Purcell by Maureen Duffy (Fourth Estate, pounds 7.99)

Duffy and her best friend passed the winter of 1947 as ardent royalists. Perched on top of school radiators they imagined themselves at the court of Charles II, hob-nobbing with Pepys, and swooning with passion to the exquisite refrains of Henry Purcell, the supreme "musical exponent of desire". Duffy has tried hard to piece together the fragmentary evidence of her hero's life, but, sadly, he remains as elusive as ever.

The Metropolitan Critic by Clive James (Picador, pounds 6.99)

After two years of trying to write a Life of Louis MacNeice, the young James faced the fact that he was happier downing drinks at the Pillars of Hercules, and dashing off the odd book review for the New Statesman. This reissue of his first reviews gives him a chance to qualify, and even alter, some of his embarrassing excesses - a luxury not granted to many writers. Not nearly as bright or funny as his television reviews.

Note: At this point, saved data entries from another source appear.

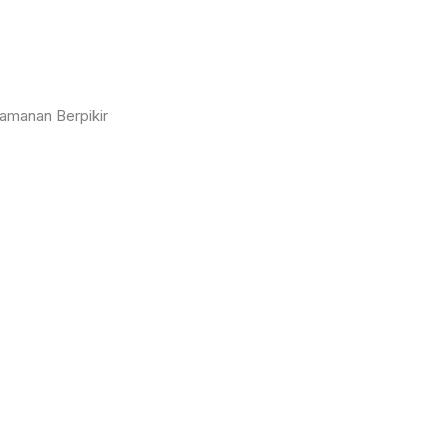
amanan Berpikir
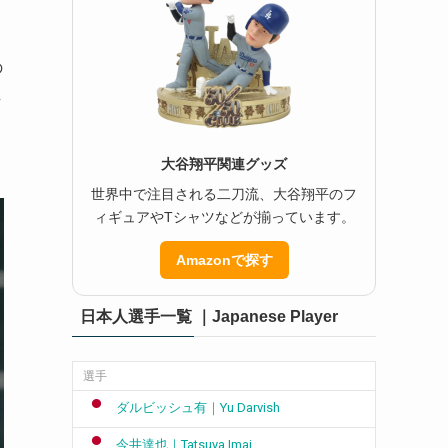
の
し
大谷翔平関連グッズ
世界中で注目される二刀流、大谷翔平のフ
ィギュアやTシャツなどが揃っています。
Amazonで探す
日本人選手一覧 ｜Japanese Player
選手
ダルビッシュ有｜Yu Darvish
今井達也｜Tatsuya Imai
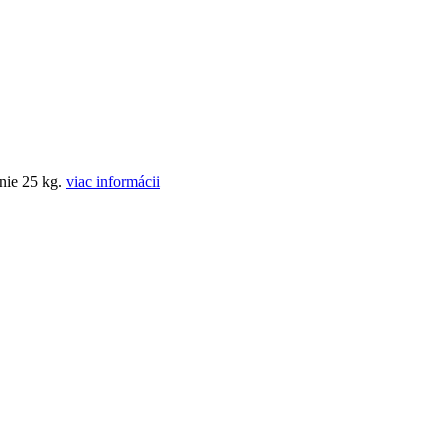
enie 25 kg.
viac informácii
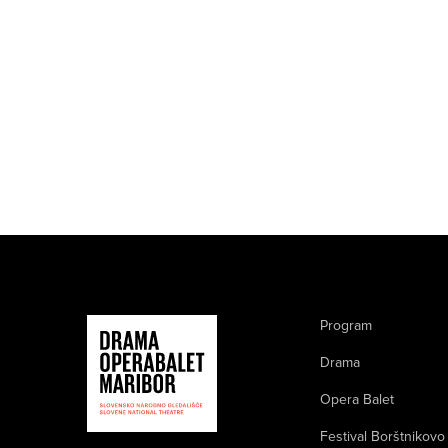
Program
Drama
Opera Balet
Festival Borštnikovo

In Cold Domain by Anne Fine (Penguin pounds 5.99): When Barbara announces to her assembled family that she has met the love of her life - Miguel- Angel Gippini Algaron Lopez de Rego, a waiter from the pub next door - they go into overdrive, not least her mother, the blue-rinsed harridan, Lilith Collett. Set in the garden of the family estate, Cold Domain, Anne Fine's comic farce involves a hearty dose of camp innuendo and bare bottoms, and all told with a gusto that should make writers of BBC sit- coms hang their heads in shame.